Víctor Salas

Personal information
- Full name: Víctor Salas Escobar
- Date of birth: 29 March 1935
- Place of birth: Lima, Peru
- Date of death: 3 April 2021 (aged 86)
- Height: 1.68 m (5 ft 6 in)
- Position: Defender

Youth career
- Universitario

Senior career*
- Years: Team / Apps / (Gls)
- 1950–1965: Universitario

International career
- 1954: Peru U-20
- 1955–1957: Peru / 17 / (0)

= Víctor Salas (footballer, born 1935) =

Peruvian footballer (1935–2021)

Víctor Salas Escobar (29 March 1935 – 3 April 2021) was a Peruvian professional footballer who played as defender.

== Playing career ==
=== Club career ===
Nicknamed Monín, Víctor Salas played his entire career for Universitario de Deportes of Lima. He was crowned Peruvian champion twice, in 1959 and 1960.

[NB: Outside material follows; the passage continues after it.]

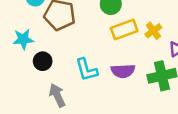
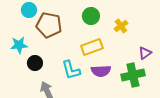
yellow rectangle: (124, 30) -> (92, 47), moved
yellow cross: (153, 31) -> (121, 26), moved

=== International career ===
Salas played in the first South American Youth Football Championship in 1954 in Venezuela, under the guidance of Raúl Chappell.

The following year, he was called up to the Peruvian national team and earned 17 caps (without scoring) between 1955 and 1957. He notably participated in three South American Championships in 1955, 1956, and 1957.